(Entries shown Opens)

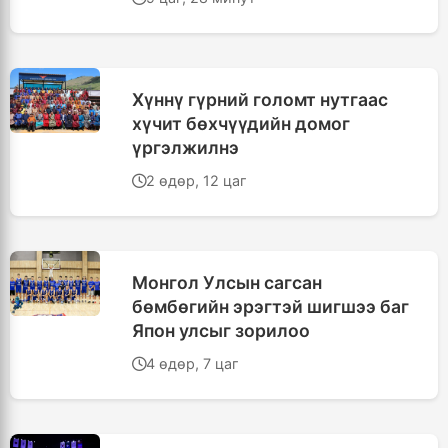
Хүннү гүрний голомт нутгаас
хүчит бөхчүүдийн домог
үргэлжилнэ
2 өдөр, 12 цаг
Монгол Улсын сагсан
бөмбөгийн эрэгтэй шигшээ баг
Япон улсыг зорилоо
4 өдөр, 7 цаг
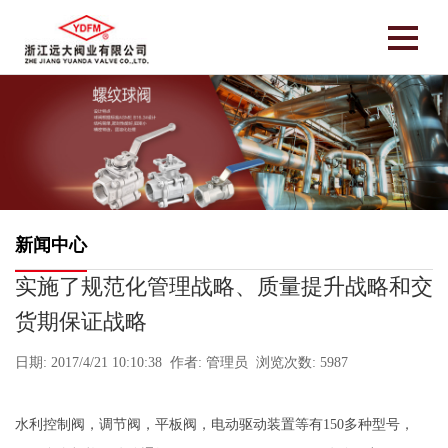
新闻中心
实施了规范化管理战略、质量提升战略和交
货期保证战略
日期: 2017/4/21 10:10:38 作者: 管理员 浏览次数: 5987
水利控制阀，调节阀，平板阀，电动驱动装置等有150多种型号，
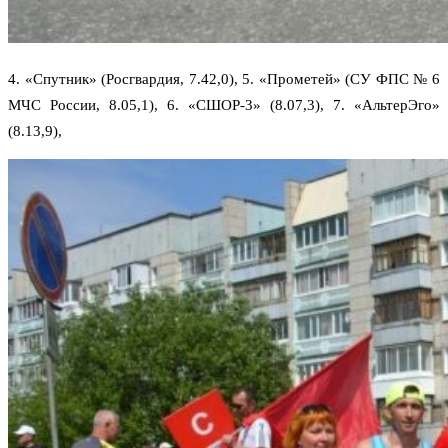
4. «Спутник» (Росгвардия, 7.42,0), 5. «Прометей» (СУ ФПС № 6
МЧС России, 8.05,1), 6. «СШОР-3» (8.07,3), 7. «АльтерЭго»
(8.13,9),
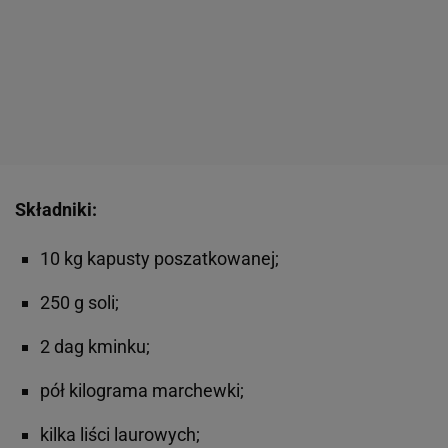
Składniki:
10 kg kapusty poszatkowanej;
250 g soli;
2 dag kminku;
pół kilograma marchewki;
kilka liści laurowych;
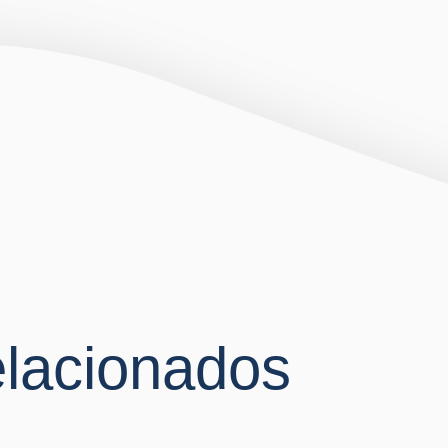
elacionados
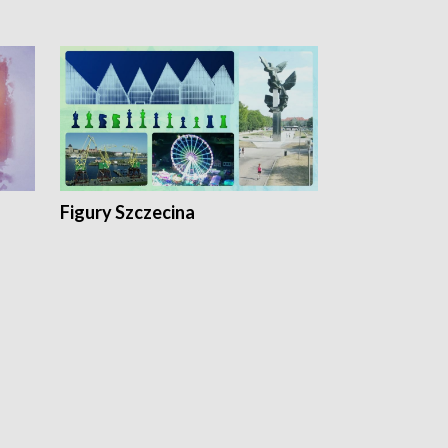
Figury Szczecina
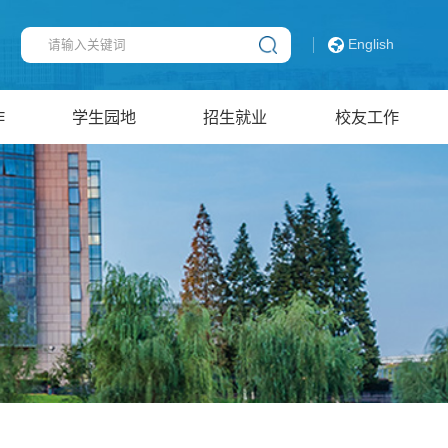
English
作
学生园地
招生就业
校友工作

(Entries shown Closes)

_Task to complete:_
All of the data must be repeated exactly, except for the pictures.

_Task solution:_
Хүннү гүрний голомт нутгаас
хүчит бөхчүүдийн домог
үргэлжилнэ
2 өдөр, 12 цаг
Монгол Улсын сагсан
бөмбөгийн эрэгтэй шигшээ баг
Япон улсыг зорилоо
4 өдөр, 7 цаг
新闻中心
实施了规范化管理战略、质量提升战略和交
货期保证战略
日期: 2017/4/21 10:10:38 作者: 管理员 浏览次数: 5987
水利控制阀，调节阀，平板阀，电动驱动装置等有150多种型号，
4. «Спутник» (Росгвардия, 7.42,0), 5. «Прометей» (СУ ФПС № 6
МЧС России, 8.05,1), 6. «СШОР-3» (8.07,3), 7. «АльтерЭго»
(8.13,9),
Składniki:
10 kg kapusty poszatkowanej;
250 g soli;
2 dag kminku;
pół kilograma marchewki;
kilka liści laurowych;
elacionados
Figury Szczecina
English
作
学生园地
招生就业
校友工作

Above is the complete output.